WHAT YOU WILL DO ▸ Your copy should hold every record verbatim and none of the pictures.

◆ ◆ ◆ ◆

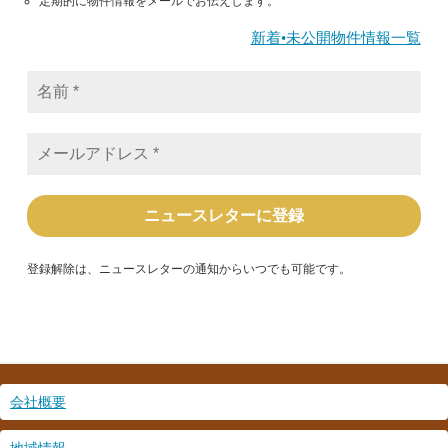
定期的に物件情報をメールでお伝えします。
新着•未公開物件情報一覧
名
前
*
メ
ー
ル
ア
ド
レ
ス
*
登録解除は、ニュースレターの通知からいつでも可能です。
会社概要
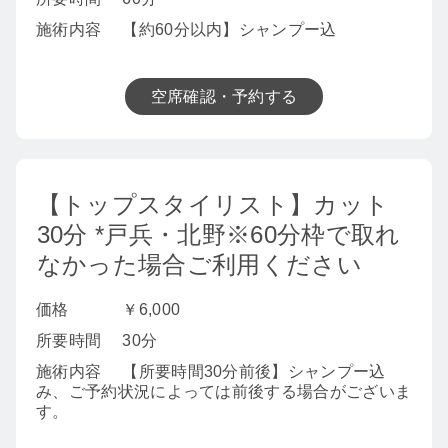
施術内容
【約60分以内】シャンプー込
空席確認・予約する
【トップスタイリスト】カット
30分 *戸兵・北野※60分枠で取れ
なかった場合ご利用ください
価格
￥6,000
所要時間
30分
施術内容
【所要時間30分前後】シャンプー込
み、ご予約状況によっては前後する場合がございま
す。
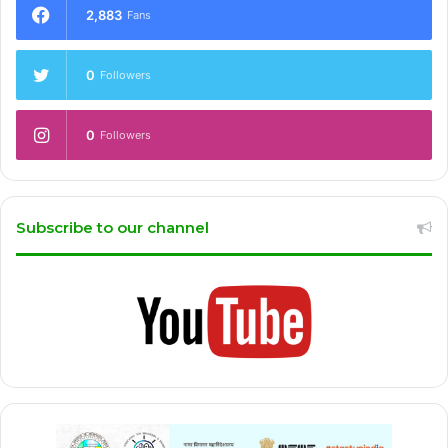
2,883
Fans
0
Followers
0
Followers
Subscribe to our channel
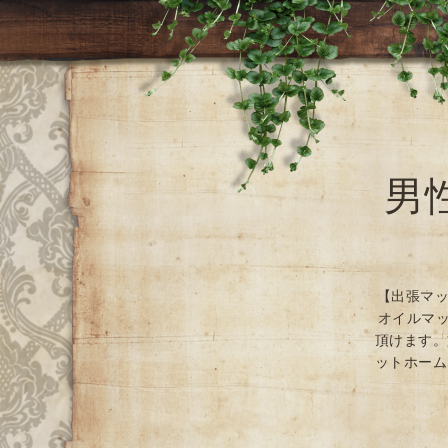
男
【出張マッ
オイルマッ
頂けます。
ットホーム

◆ ◆ ◆ ◆

PROBLEM SOLUTION ▸
定期的に物件情報をメールでお伝えします。
新着•未公開物件情報一覧
名
前
*
メ
ー
ル
ア
ド
レ
ス
*
登録解除は、ニュースレターの通知からいつでも可能です。
会社概要
施術内容
【約60分以内】シャンプー込
空席確認・予約する
【トップスタイリスト】カット
30分 *戸兵・北野※60分枠で取れ
なかった場合ご利用ください
価格
￥6,000
所要時間
30分
施術内容
【所要時間30分前後】シャンプー込
み、ご予約状況によっては前後する場合がございま
す。
2,883
Fans
0
Followers
0
Followers
Subscribe to our channel
男
【出張マッ
オイルマッ
頂けます。
ットホーム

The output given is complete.